Settings

Theme

Writing an MP4 Muxer for Fun and Profit

obsproject.com

95 points by skrrtww 2 years ago · 30 comments

Reader

Andrews54757 2 years ago

Having worked with some MP4 demuxing for my extension [1], I feel the pain. Lots of times I would play the video only to find inexplicable issues such as drifting audio. I highly recommend using an mp4 inspector tool, such as mp4box [2], to debug these issues.

1: https://github.com/Andrews54757/FastStream

2: https://gpac.github.io/mp4box.js/test/filereader.html

somat 2 years ago

Nice, when playing around one weekend trying to see if I could use ipfs as a transport layer for streaming video I got hung up because most video formats I tried behaved very poorly with inconsistent streams where you may not have the beginning. I ended up on mpeg-ts as the best behaving of the bunch. It felt a little weird, as I was sort of expecting something more modern to have better performance, but seeing as my goal was not to evaluate video formats but just ship them around I just accepted it and moved on.

Thinking back on it now, I just did a little trial and error until I found something that worked, but what would I search for if I was trying to find data on how... ?streamable? an encoding is?

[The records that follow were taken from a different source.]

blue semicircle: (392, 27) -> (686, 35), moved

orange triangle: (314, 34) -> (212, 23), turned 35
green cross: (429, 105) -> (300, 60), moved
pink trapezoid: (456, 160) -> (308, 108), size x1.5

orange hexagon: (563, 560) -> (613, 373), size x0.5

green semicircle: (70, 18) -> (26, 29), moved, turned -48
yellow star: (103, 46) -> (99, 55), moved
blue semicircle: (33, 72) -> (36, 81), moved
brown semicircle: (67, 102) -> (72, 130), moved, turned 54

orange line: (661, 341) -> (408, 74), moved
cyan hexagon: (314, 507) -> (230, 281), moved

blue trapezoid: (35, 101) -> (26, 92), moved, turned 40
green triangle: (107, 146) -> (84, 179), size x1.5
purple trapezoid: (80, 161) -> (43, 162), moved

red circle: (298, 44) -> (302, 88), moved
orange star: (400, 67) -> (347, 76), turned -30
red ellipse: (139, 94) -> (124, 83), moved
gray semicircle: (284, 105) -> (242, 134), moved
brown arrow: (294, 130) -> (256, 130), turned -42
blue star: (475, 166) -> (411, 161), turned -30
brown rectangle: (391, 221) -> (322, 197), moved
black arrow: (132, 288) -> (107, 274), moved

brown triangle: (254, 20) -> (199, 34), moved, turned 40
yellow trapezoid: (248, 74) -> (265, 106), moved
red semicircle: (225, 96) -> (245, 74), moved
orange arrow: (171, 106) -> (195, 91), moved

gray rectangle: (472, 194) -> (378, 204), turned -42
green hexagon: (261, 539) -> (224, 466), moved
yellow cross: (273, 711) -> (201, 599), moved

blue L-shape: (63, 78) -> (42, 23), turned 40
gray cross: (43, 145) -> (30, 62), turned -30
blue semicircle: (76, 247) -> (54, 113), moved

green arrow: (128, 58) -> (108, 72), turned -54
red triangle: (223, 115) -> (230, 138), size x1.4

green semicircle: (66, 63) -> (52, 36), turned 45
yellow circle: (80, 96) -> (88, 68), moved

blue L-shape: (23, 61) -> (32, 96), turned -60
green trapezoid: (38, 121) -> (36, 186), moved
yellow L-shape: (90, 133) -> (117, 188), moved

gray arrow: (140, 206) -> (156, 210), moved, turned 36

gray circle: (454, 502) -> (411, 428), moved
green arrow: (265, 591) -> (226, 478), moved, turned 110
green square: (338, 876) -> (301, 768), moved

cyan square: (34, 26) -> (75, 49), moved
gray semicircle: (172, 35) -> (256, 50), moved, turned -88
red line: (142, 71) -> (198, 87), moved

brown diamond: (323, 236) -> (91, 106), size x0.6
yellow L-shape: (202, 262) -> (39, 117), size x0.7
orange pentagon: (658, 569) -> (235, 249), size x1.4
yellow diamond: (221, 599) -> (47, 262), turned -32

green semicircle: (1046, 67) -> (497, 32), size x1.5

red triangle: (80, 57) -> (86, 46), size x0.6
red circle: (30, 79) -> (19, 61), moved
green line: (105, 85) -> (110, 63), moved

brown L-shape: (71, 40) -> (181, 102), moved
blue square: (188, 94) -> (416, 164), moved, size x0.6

If curious, I got my proof of concept working but it was unpleasantly slow. I blindly chunked the incoming stream into megabyte sized chunks registered the chunks on ipfs then used ipfs pubsub to announce the chunk to any watchers. The watcher would watch the pubsub channel for announcements download the chunk and try to reassemble it in order and play it. one neat side effect that I found was when the stream was done if I had stored all the ipfs address I could then generate a whole ipfs file structure you could use to download the stream at a later date.

CrendKing 2 years ago

Can someone explain how does an existing media player understand the new mdat format without modification? I assume if they find a completed moov at end of the file, it would recognize the file as a unfragmented mp4. It should then try to find a list of recognized codecs directly inside the mdat (like in the first picture), but instead they will find another moov, a bunch of moofs and sub-mdats, all of which are clearly not proper for a unfragmented mp4. Why doesn't the player report this as a "unrecognizable, badly formatted" mp4 file?

  • der_rod 2 years ago

    The mdat box does not have a defined structure, and the specification actually states that attempting to define a structure is almost certainly a mistake. In order to find the data the player is looking for it has to read the moov box, which contains the byte offsets and sizes of "chunks" of data. Since there is no requirement for chunks to be contiguous, or even in the same file, we can simply skip over the fragmentation-related boxes within the data box.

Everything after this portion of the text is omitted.